*About this task:*
Without reproducing any picture, copy the records word for word.

Data shown START

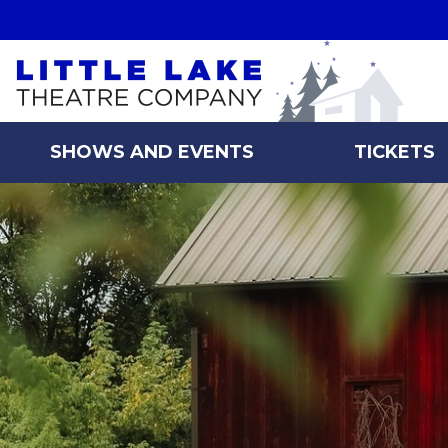
Skip to main content
SHOWS AND EVENTS
TICKETS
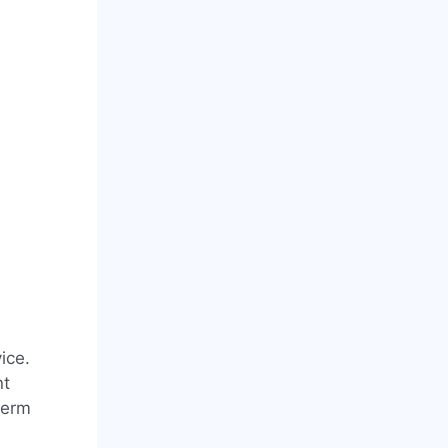
ice.
nt
term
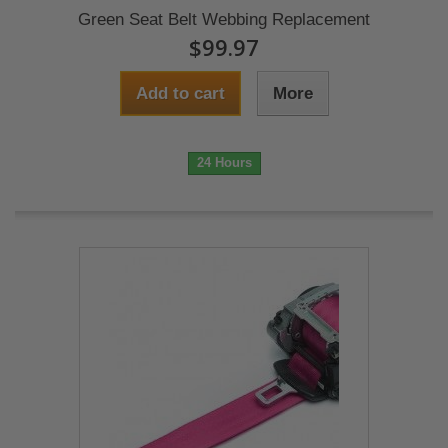
Green Seat Belt Webbing Replacement
$99.97
Add to cart
More
24 Hours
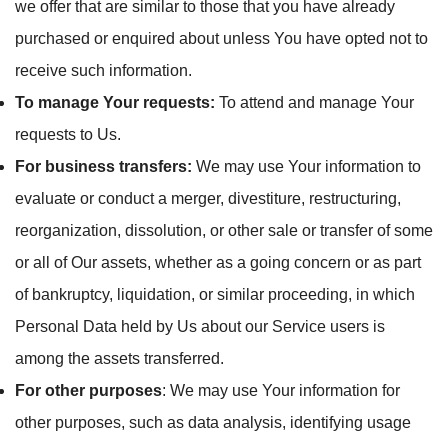
we offer that are similar to those that you have already
purchased or enquired about unless You have opted not to
receive such information.
To manage Your requests:
To attend and manage Your
requests to Us.
For business transfers:
We may use Your information to
evaluate or conduct a merger, divestiture, restructuring,
reorganization, dissolution, or other sale or transfer of some
or all of Our assets, whether as a going concern or as part
of bankruptcy, liquidation, or similar proceeding, in which
Personal Data held by Us about our Service users is
among the assets transferred.
For other purposes
: We may use Your information for
other purposes, such as data analysis, identifying usage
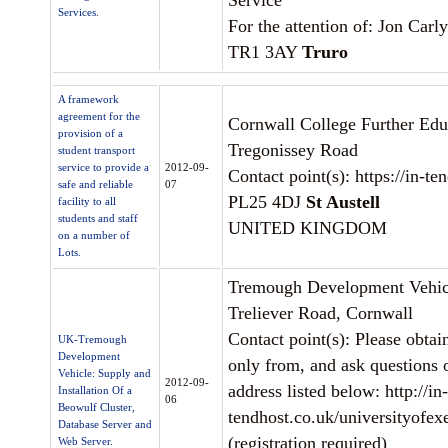
Service
Services.
For the attention of: Jon Carl
TR1 3AY
Truro
A framework
agreement for the
Cornwall College Further Edu
provision of a
Tregonissey Road
student transport
service to provide a
2012-09-
Contact point(s): https://in-t
safe and reliable
07
PL25 4DJ
St Austell
facility to all
students and staff
UNITED KINGDOM
on a number of
Lots.
Tremough Development Vehic
Treliever Road, Cornwall
Contact point(s): Please obtai
UK-Tremough
Development
only from, and ask questions o
Vehicle: Supply and
2012-09-
address listed below: http://in-
Installation Of a
06
Beowulf Cluster,
tendhost.co.uk/universityofex
Database Server and
(registration required)
Web Server.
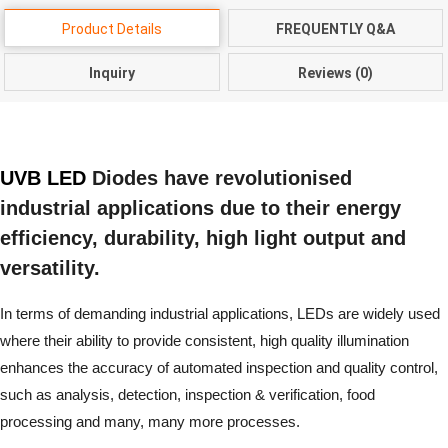
Product Details
FREQUENTLY Q&A
Inquiry
Reviews (0)
UVB LED
Diodes have revolutionised
industrial applications due to their energy
efficiency, durability, high light output and
versatility.
In terms of demanding industrial applications, LEDs are widely used
where their ability to provide consistent, high quality illumination
enhances the accuracy of automated inspection and quality control,
such as analysis, detection, inspection & verification, food
processing and many, many more processes.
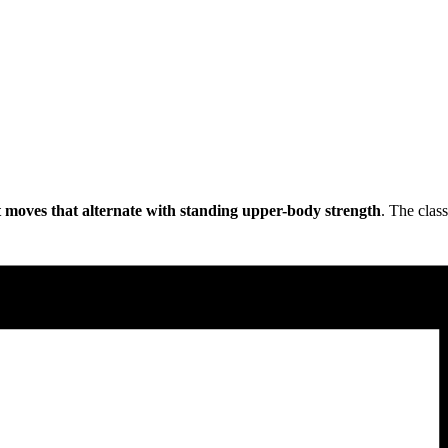
 moves that alternate with standing upper-body strength
. The class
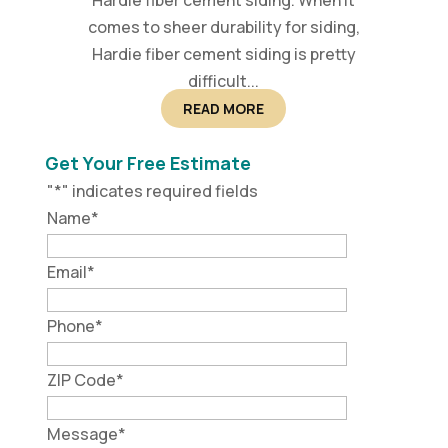
Hardie fiber cement siding. When it
comes to sheer durability for siding,
Hardie fiber cement siding is pretty
difficult...
READ MORE
Get Your Free Estimate
"
*
" indicates required fields
Name
*
Email
*
Phone
*
ZIP Code
*
Message
*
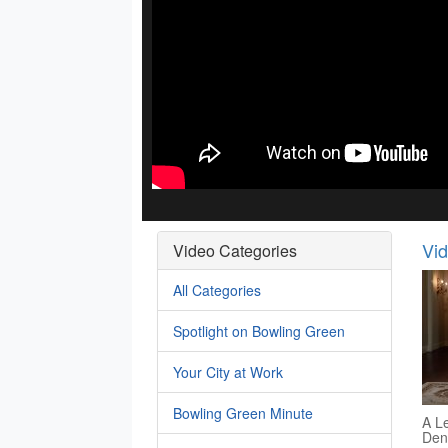
Vi
Video Categories
All Categories
Spotlight on Bowling Green
Your City at Work
Bowling Green Minute
A Le
Den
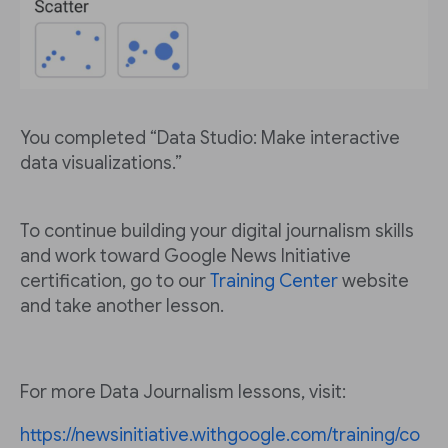
You completed “Data Studio: Make interactive
data visualizations.”
To continue building your digital journalism skills
and work toward Google News Initiative
certification, go to our
Training Center
website
and take another lesson.
For more Data Journalism lessons, visit:
https://newsinitiative.withgoogle.com/training/co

Data shown END

*Finished exercise:*
Skip to main content
SHOWS AND EVENTS
TICKETS
ice.
nt
term
Green Seat Belt Webbing Replacement
$99.97
Add to cart
More
24 Hours
we offer that are similar to those that you have already
purchased or enquired about unless You have opted not to
receive such information.
To manage Your requests:
To attend and manage Your
requests to Us.
For business transfers:
We may use Your information to
evaluate or conduct a merger, divestiture, restructuring,
reorganization, dissolution, or other sale or transfer of some
or all of Our assets, whether as a going concern or as part
of bankruptcy, liquidation, or similar proceeding, in which
Personal Data held by Us about our Service users is
among the assets transferred.
For other purposes
: We may use Your information for
other purposes, such as data analysis, identifying usage
Service
Services.
For the attention of: Jon Carl
TR1 3AY
Truro
A framework
agreement for the
Cornwall College Further Edu
provision of a
Tregonissey Road
student transport
service to provide a
2012-09-
Contact point(s): https://in-t
safe and reliable
07
PL25 4DJ
St Austell
facility to all
students and staff
UNITED KINGDOM
on a number of
Lots.
Tremough Development Vehic
Treliever Road, Cornwall
Contact point(s): Please obtai
UK-Tremough
Development
only from, and ask questions o
Vehicle: Supply and
2012-09-
address listed below: http://in-
Installation Of a
06
Beowulf Cluster,
tendhost.co.uk/universityofex
Database Server and
(registration required)
Web Server.
Product Details
FREQUENTLY Q&A
Inquiry
Reviews (0)
UVB LED
Diodes have revolutionised
industrial applications due to their energy
efficiency, durability, high light output and
versatility.
In terms of demanding industrial applications, LEDs are widely used
where their ability to provide consistent, high quality illumination
enhances the accuracy of automated inspection and quality control,
such as analysis, detection, inspection & verification, food
processing and many, many more processes.
 moves that alternate with standing upper-body strength
. The class
Hardie fiber cement siding. When it
comes to sheer durability for siding,
Hardie fiber cement siding is pretty
difficult...
READ MORE
Get Your Free Estimate
"
*
" indicates required fields
Name
*
Email
*
Phone
*
ZIP Code
*
Message
*
Vi
Video Categories
All Categories
Spotlight on Bowling Green
Your City at Work
Bowling Green Minute
A Le
Den
You completed “Data Studio: Make interactive
data visualizations.”
To continue building your digital journalism skills
and work toward Google News Initiative
certification, go to our
Training Center
website
and take another lesson.
For more Data Journalism lessons, visit:
https://newsinitiative.withgoogle.com/training/co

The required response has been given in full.